[ 
https://issues.apache.org/jira/browse/HBASE-7385?page=com.atlassian.jira.plugin.system.issuetabpanels:comment-tabpanel&focusedCommentId=13535633#comment-13535633
 ] 

ramkrishna.s.vasudevan commented on HBASE-7385:
-----------------------------------------------

Nice one. :)
                
> Do not abort regionserver if StoreFlusher.flushCache() fails
> ------------------------------------------------------------
>
>                 Key: HBASE-7385
>                 URL: https://issues.apache.org/jira/browse/HBASE-7385
>             Project: HBase
>          Issue Type: Improvement
>          Components: io, regionserver
>            Reporter: Enis Soztutar
>            Assignee: Enis Soztutar
>
> A rare NN failover may cause RS abort, in the following sequence of events: 
>  - RS tries to flush the memstore
>  - Create a file, start block, and acquire a lease
>  - Block is complete, lease removed, but before we send the RPC response back 
> to the client, NN is killed.
>  - New NN comes up, client retries the block complete again, the new NN 
> throws lease expired since the block was already complete.
>  - RS receives the exception, and aborts.
> This is actually a NN+DFSClient issue that, the dfs client from RS does not 
> receive the rpc response about the block close, and upon retry on the new NN, 
> it gets the exception, since the file was already closed.
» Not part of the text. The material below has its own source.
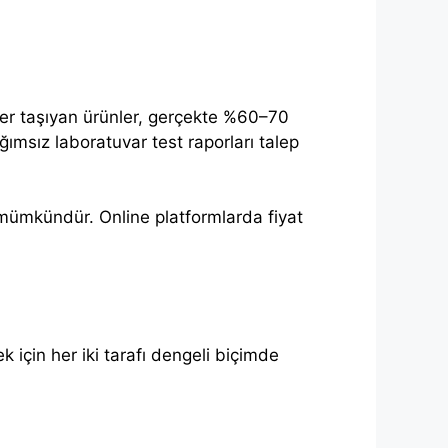
eler taşıyan ürünler, gerçekte %60–70
bağımsız laboratuvar test raporları talep
mümkündür. Online platformlarda fiyat
ek için her iki tarafı dengeli biçimde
However, although 
> this is DFS client specific, we can also make RS more resilient by not 
> aborting the RS upon exception from the flushCache(). We can change 
> StoreFlusher so that: 
> StoreFlusher.prepare() will become idempotent (so will Memstore.snapshot())
> StoreFlusher.flushCache() will throw with IOException upon DFS exception, but 
> we catch IOException, and just abort the flush request (not RS).
> StoreFlusher.commit() still cause RS abort on exception. This is also 
> debatable. If dfs is alive, and we can undo the flush changes, than we should 
> not abort. 
> logs: 
> {code}
> org.apache.hadoop.hbase.DroppedSnapshotException: region: 
> loadtest_ha,e6666658,1355820729877.298bcbd550b80507a379fe67eefbe5ea.
>       at 
> org.apache.hadoop.hbase.regionserver.HRegion.internalFlushcache(HRegion.java:1485)
>       at 
> org.apache.hadoop.hbase.regionserver.HRegion.internalFlushcache(HRegion.java:1364)
>       at 
> org.apache.hadoop.hbase.regionserver.HRegion.doClose(HRegion.java:896)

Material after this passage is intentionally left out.